On the web page for the mentoring programme at the University of Southern California’s Marshall School of Business is a warning. Students who fail to respond to mentor emails in a timely fashion, who show no interest or who “flake out” on mentors at the last minute will, it says, be removed from the programme. The message? Mentoring is taken seriously at the school.

“The mentoring programme is a critically important component of the MBA,” says John Bertrand, senior associate director for programmes and education in the school’s career resource centre. “The faculty are doing the research and driving this forward. But we also need the people that are applying this knowledge in a practical scenario.”

The school has a rigorous process for selecting students for the 12-month programme, with roughly one out of three applications accepted.

Prospective participants must show that they understand what a mentor-­mentee relationship involves and demonstrate what they will get out of the programme and what they can contribute. “We are not interested in the person who just wants to use the relationship to get a job,” says Bertrand.

When it comes to finding mentors, like other schools, USC Marshall turns to alumni. However, the school made a conscious decision to target senior executives, rather than recent MBA graduates.

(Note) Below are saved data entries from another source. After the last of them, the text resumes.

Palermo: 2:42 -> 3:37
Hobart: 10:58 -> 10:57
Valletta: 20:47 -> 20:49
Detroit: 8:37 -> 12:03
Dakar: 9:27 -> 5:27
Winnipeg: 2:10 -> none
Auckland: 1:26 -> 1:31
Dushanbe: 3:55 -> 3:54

“All the research suggests that expertise is something that takes 10 years to develop at a minimum,” says Bertrand. “We want our mentors to pass on an enhanced ability to evaluate business problems critically and strategically – and without expertise in the field you cannot dig down through the levels of complexity that exist in an industry or a functional area.”

But while the school is careful to match students with mentors who have appropriate experience and expertise, the relationship goes beyond the exchange of advice on things technical, managerial and strategic.

“The most important thing you get out of it is a sense of priority,” says Ken

Perlman, an executive at Kotter International, the strategy consultancy. Perlman, who was a mentee while taking his MBA at USC Marshall, is now a mentor in the school’s programme.

“It’s a relationship where the pay-off may not be the end of week, the end of the month or until after graduation,” he says. “But having that person outside the programme is a huge asset.”

While guidelines are provided for how to conduct meetings between mentor and mentee, it is up to the students to set dates and discussion topics. “[Executives] are busy people,” says Bertrand. “So the students need to come up with the agenda and the questions.”

Perlman agrees. “In a mentoring relationship, once you drop the ball, it is really hard to pick that up,” he says. And, as the USC Marshall’s website points out, dropping the ball on this relationship has dire consequences – not least removal from the programme.